Mailing List Archive

Term hitscores in multiterm searches
Hi gang!

If you do a multiterm query to Lucene, say "foo bar zoo", it gives you a
heap of documents (Hits) as a result and all is well. If you want some
tracking abilities to this query, for instance you want to know that
document X was included in the Hits because "foo" and "bar" matched but
"zoo" did not, how would you go about? In previous applications, I have done
individual searches for each term and kept track of which term scored the
highest (or not at all), but this is currently not possible since the query
traffic will be overwhelming - we're talking 30-40 words per query, and
hundreds of queries per second (distributed on several servers ofcourse).

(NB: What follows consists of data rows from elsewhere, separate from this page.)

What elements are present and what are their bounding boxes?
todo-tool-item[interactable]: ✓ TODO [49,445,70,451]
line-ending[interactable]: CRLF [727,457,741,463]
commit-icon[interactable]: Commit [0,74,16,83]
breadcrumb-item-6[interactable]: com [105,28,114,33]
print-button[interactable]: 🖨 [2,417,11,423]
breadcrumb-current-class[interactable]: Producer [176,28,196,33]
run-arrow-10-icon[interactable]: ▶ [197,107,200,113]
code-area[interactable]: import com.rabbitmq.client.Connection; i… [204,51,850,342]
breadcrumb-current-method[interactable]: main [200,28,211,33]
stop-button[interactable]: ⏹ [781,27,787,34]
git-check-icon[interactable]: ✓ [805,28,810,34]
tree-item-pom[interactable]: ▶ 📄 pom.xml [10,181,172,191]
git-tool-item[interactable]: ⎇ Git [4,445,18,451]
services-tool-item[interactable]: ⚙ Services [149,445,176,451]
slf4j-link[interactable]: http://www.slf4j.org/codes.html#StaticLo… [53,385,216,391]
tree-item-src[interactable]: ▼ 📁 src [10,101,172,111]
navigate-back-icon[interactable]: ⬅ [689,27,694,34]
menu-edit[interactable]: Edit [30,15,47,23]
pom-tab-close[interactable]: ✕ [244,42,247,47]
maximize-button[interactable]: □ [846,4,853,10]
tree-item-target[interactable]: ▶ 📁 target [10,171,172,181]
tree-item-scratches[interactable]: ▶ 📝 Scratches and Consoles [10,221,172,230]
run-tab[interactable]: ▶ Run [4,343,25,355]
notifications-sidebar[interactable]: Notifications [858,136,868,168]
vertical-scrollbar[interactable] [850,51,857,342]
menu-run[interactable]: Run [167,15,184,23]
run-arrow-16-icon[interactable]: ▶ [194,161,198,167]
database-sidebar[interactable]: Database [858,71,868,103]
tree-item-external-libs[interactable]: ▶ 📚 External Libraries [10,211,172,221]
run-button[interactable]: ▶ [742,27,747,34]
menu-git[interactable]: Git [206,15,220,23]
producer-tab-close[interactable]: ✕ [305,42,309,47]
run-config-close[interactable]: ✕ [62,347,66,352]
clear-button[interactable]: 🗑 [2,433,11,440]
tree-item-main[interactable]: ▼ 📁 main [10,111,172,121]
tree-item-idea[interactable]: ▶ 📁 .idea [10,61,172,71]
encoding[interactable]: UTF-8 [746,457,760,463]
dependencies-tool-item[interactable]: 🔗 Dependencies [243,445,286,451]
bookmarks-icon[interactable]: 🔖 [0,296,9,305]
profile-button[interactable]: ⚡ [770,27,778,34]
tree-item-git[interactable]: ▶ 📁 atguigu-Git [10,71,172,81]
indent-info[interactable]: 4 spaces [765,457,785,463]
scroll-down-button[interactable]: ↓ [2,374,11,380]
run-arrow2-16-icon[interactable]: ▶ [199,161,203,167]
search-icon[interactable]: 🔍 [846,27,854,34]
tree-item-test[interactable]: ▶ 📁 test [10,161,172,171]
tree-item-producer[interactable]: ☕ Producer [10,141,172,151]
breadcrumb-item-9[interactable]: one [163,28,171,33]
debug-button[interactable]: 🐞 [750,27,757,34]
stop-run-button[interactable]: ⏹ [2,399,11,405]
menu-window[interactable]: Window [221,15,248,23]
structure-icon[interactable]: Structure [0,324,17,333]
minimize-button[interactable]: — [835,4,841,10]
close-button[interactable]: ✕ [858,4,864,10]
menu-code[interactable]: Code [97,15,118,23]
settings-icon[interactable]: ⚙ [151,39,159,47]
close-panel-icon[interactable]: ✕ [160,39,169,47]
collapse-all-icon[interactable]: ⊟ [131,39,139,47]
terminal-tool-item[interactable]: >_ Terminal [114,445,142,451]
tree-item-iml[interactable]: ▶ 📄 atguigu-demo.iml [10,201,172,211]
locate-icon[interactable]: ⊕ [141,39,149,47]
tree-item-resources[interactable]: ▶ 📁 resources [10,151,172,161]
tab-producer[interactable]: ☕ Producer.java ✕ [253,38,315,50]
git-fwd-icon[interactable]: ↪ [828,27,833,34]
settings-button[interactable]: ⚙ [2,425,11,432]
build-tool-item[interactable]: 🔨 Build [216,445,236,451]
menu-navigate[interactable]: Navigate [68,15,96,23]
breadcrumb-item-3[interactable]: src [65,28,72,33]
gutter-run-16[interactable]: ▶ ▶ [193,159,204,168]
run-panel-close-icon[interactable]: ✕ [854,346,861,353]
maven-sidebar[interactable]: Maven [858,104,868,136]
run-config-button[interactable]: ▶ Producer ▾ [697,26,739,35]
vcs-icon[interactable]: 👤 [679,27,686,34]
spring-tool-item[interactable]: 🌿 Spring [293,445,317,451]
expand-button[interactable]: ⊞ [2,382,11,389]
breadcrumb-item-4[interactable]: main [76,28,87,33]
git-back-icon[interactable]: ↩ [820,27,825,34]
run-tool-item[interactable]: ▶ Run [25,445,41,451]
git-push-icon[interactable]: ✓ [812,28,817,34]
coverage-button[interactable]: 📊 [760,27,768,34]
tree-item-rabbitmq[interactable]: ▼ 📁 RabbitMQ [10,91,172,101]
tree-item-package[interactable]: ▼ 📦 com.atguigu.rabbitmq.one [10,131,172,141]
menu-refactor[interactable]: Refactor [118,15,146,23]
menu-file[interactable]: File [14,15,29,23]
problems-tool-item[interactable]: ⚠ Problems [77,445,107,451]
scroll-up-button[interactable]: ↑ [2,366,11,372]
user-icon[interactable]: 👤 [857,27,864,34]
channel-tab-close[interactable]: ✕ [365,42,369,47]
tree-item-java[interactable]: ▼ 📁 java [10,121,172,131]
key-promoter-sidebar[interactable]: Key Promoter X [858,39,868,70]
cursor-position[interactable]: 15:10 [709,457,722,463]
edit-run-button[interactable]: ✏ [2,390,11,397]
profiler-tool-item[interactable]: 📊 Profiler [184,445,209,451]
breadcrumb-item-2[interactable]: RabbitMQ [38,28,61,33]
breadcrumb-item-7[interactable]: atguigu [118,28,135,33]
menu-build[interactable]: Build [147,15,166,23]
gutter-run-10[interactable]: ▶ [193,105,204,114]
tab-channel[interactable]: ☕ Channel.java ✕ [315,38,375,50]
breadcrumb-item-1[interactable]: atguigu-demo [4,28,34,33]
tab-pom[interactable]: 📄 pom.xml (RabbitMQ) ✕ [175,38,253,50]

So, is there any way to gather this information without doing searches on
the individual terms of the query?

Thanks,
Fredrik
Re: Term hitscores in multiterm searches [ In reply to ]
On Thursday 23 November 2006 13:57, Fredrik Andersson wrote:
> Hi gang!
>
> If you do a multiterm query to Lucene, say "foo bar zoo", it gives you a
> heap of documents (Hits) as a result and all is well. If you want some
> tracking abilities to this query, for instance you want to know that
> document X was included in the Hits because "foo" and "bar" matched but
> "zoo" did not, how would you go about? In previous applications, I have done

Have a look at the result of Searcher.explain(query,doc) .

Regards,
Paul Elschot

P.S. On the java-user list there is normally more response.